Stephen Colbert Hopes His Rubik’s Cube Drama Will Be The Next ‘Queen’s Gambit’

Netflix made chess compelling and evocative for even non-players with The Queen’s Gambit, and Stephen Colbert thinks he’s found the next big drama in another the Rubik’s Cube. The colorful puzzle isn’t a game as much as it is a challenge, but on The Late Show With Stephen Colbert segment on Thursday night pitched the cube as the future of Hollywood.

Colbert mentioned a sourceless report that a Rubik’s Cube movie is in the works in Hollywood, starting a riff where he imagined just what that movie, and a potential game show, might look like.

“Little hint for the contestants, just peel off the stickers, rearrange them and pretend you’ve won,” Colbert said. But he also said he thinks “this Rubik’s Cube thing has legs” and pitched what his version of a cube-filled drama would look like. It’s a 14-part series built for a streaming service, and the intent of the show is clear.
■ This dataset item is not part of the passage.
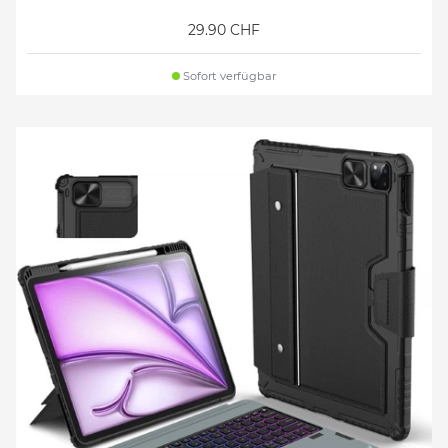
29.90 CHF
Sofort verfügbar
“It mixes the element of The Queen’s Gambit with the strong desire to make a lot of money on the popularity of The Queen’s Gambit,” he said.


“I had to overcome a lot,” a red-haired protagonist said during a montage. “Sexism. A sprained wrist. Temporary color blindness.”
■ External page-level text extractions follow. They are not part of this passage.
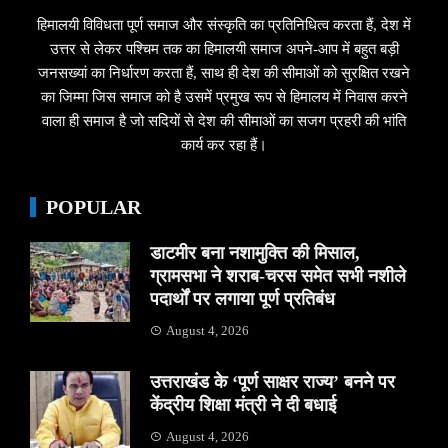
हिमालयी विविधता पूर्ण समाज और संस्कृति का प्रतिनिधित्व करता हैं, देश में
उत्तर से लेकर पश्चिम तक का हिमालयी समाज अपने-आप में बहुत बड़ी
जनसख्यां का निर्धारण करता हैं, साथ ही देश की सीमाओं को सुरक्षित रखने
का जिम्मा जिस समाज को है उसमें प्रमुख रूप से हिमालय में निवास करने
वाला ही समाज है जो सदियों से देश की सीमाओं का सजग प्रहरी की भांति
कार्य कर रहा हैं।
POPULAR
डाटमीर बना नशामुक्ति की मिसाल,
ग्रामसभा ने शराब-चरस समेत सभी नशीले
पदार्थों पर लगाया पूर्ण प्रतिबंध
August 4, 2026
उत्तराखंड के ‘पूर्ण साक्षर राज्य’ बनने पर
केंद्रीय शिक्षा मंत्री ने दी बधाई
August 4, 2026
The mentor in the clip teased teaching her a secret move that only experienced cubers would be able to handle.

“Turn the left bottom middle forward to the front-facing part,” the guy said. “It’s not like chess, we don’t get to have cool names for things.”

And just like the show it’s loosely based on, there’s also a lot of crying and substance abuse.


It’s funny to see Colbert’s spoof here, but competitive Rubik’s Cube solving actually does exist and those that do it are wildly talented. If you really do want to see some impressive Rubik’s Cubing, Netflix already has you covered with a quick and really lovely documentary about speed solvers.

It probably isn’t as dramatic as The Queen’s Gambit, but it does tell a nice quick story that will scratch your solving itch until the movie Hollywood cooks up becomes reality.